Albedo, the newest space corporation to enter the popular Y Combinator start-up accelerator, intends to set up a 10 centimeter per pixel resolution satellite constellation providing Earth imagery. That is the same resolution that created a stir when, in August 2019, former President Trump tweeted pictures of a badly destroyed Iranian launchpad. At the time, geospatial mapping analysts indicated that the imagery was actually captured by secret NRO surveillance satellites costing more than $1 billion. (Prices and capacities of NRO satellites are classified.)

Albedo aims to minimize the expense of capturing 10-centimeter resolution electro-optical imagery as well as two-meter resolution thermal imagery by operating refrigerator-sized satellites at the low altitudes with the large-aperture cameras. “To accomplish this resolution effectually, there are technological advances we are using today to operate super low,” Topher Haddad, co-founder as well as Chief executive of Albedo, informed SpaceNews. For instance, Denver-based Albedo intends to empower satellites with the electric propulsion and develop them for the on-orbit refueling. Haddad stated he is sure that refueling will be possible in the low Earth orbit until Albedo requires approximately two years refilling the first generation of the satellites after the deployment.
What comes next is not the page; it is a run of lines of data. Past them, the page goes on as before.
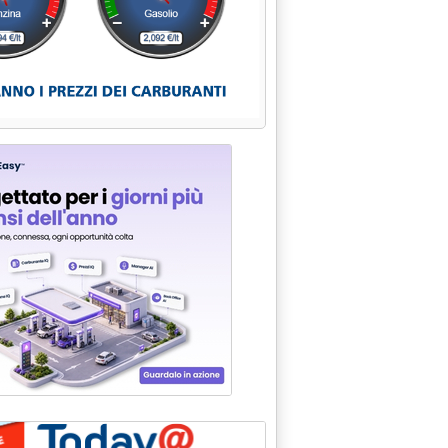
g price, Adnoc lascia il Murban per il Dubai'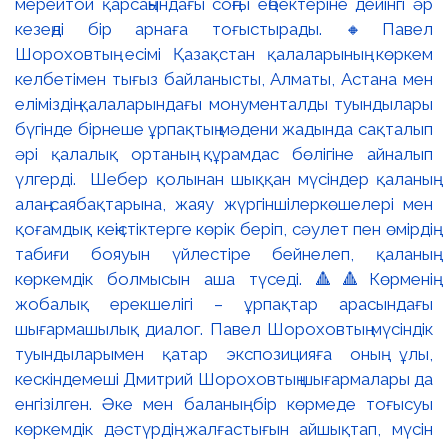
мерейтой қарсаңындағы соңғы еңбектеріне дейінгі әр
кезеңді бір арнаға тоғыстырады. 🔸Павел
Шороховтың есімі Қазақстан қалаларының көркем
келбетімен тығыз байланысты, Алматы, Астана мен
еліміздің қалаларындағы монументалды туындылары
бүгінде бірнеше ұрпақтың мәдени жадында сақталып
әрі қалалық ортаның құрамдас бөлігіне айналып
үлгерді. Шебер қолынан шыққан мүсіндер қаланың
алаң-саябақтарына, жаяу жүргіншілеркөшелері мен
қоғамдық кеңістіктерге көрік беріп, сәулет пен өмірдің
табиғи бояуын үйлестіре бейнелеп, қаланың
көркемдік болмысын аша түседі. 🔺🔺Көрменің
жобалық ерекшелігі – ұрпақтар арасындағы
шығармашылық диалог. Павел Шороховтың мүсіндік
туындыларымен қатар экспозицияға оның ұлы,
кескіндемеші Дмитрий Шороховтың шығармалары да
енгізілген. Әке мен баланың бір көрмеде тоғысуы
көркемдік дәстүрдің жалғастығын айшықтап, мүсін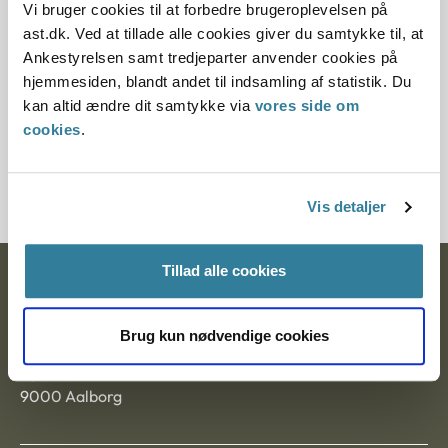
Vi bruger cookies til at forbedre brugeroplevelsen på
ast.dk. Ved at tillade alle cookies giver du samtykke til, at
Paragraf
Ankestyrelsen samt tredjeparter anvender cookies på
§ 33 § 46 § 15
hjemmesiden, blandt andet til indsamling af statistik. Du
kan altid ændre dit samtykke via
vores side om
Journalnummer
cookies
.
20929-92
Vis detaljer
Tillad alle cookies
Ankestyrelsen
Postadresse:
Brug kun nødvendige cookies
Nytorv 7, 2. sal
9000 Aalborg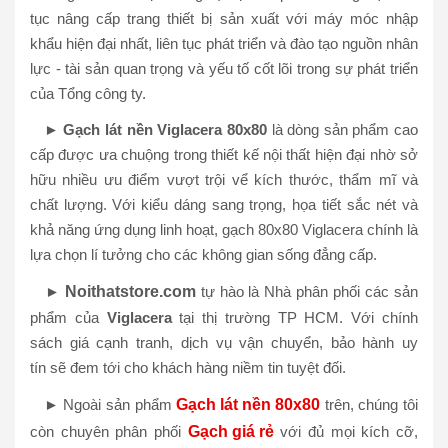
tục nâng cấp trang thiết bị sản xuất với máy móc nhập
khẩu hiện đại nhất, liên tục phát triển và đào tạo nguồn nhân
lực - tài sản quan trọng và yếu tố cốt lõi trong sự phát triển
của Tổng công ty.
►
Gạch lát nền
Viglacera 80x80
là dòng sản phẩm cao
cấp được ưa chuộng trong thiết kế nội thất hiện đại nhờ sở
hữu nhiều ưu điểm vượt trội vể kích thước, thẩm mĩ và
chất lượng. Với kiểu dáng sang trọng, họa tiết sắc nét và
khả năng ứng dụng linh hoạt, gạch 80x80 Viglacera chính là
lựa chọn lí tưởng cho các không gian sống đẳng cấp.
►
Noithatstore.com
tự hào là Nhà phân phối các sản
phẩm của
Viglacera
tại thị trường TP HCM. Với chính
sách giá cạnh tranh, dịch vụ vận chuyển, bảo hành uy
tín sẽ đem tới cho khách hàng niềm tin tuyệt đối.
► Ngoài sản phẩm
Gạch lát nền 80x80
trên, chúng tôi
còn chuyên phân phối
Gạch giá rẻ
với đủ mọi kích cỡ,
“By rendering imagery accessible and incorporating the tremendous value of the high resolution, our aim is to increase the demand,” Haddad added. Although 10-centimeter imagery is not available for sale commercially without a special authorization in the United States, Haddad is adamant that by the moment it starts deploying satellites in the year 2024 and develops a constellation of 24 satellites in the year 2027, Albedo will encounter few constraints. Haddad, who served at the Lockheed Martin as a senior systems engineer, worked on confidential remote sensing projects, co-founded Albedo with Winston Tri, who used to work at Facebook as a software engineer, as well as AJ Lasater, a former employee of Lockheed Martin systems, who served as an architecture manager, in the year 2020.

When they entered Y Combinator, a venture start-up accelerator located in Mountain View in California, whose space sector alumni include Astranis, Momentus as well as Relativity Space, the trio started working on Albedo full time. In the startups that it picks, Y Combinator spends. Eric Migicovsky, who is a partner at Y Combinator, stated Albedo “has a huge amount of work it is supposed to do.” “I could see this as being a no-brainer for the customers if they can develop at the pace they are preparing and get to the level of quality.” Albedo founders have held detailed interviews with potential clients while engaging in Y Combinator and received letters of intent priced at $56 million, Haddad stated.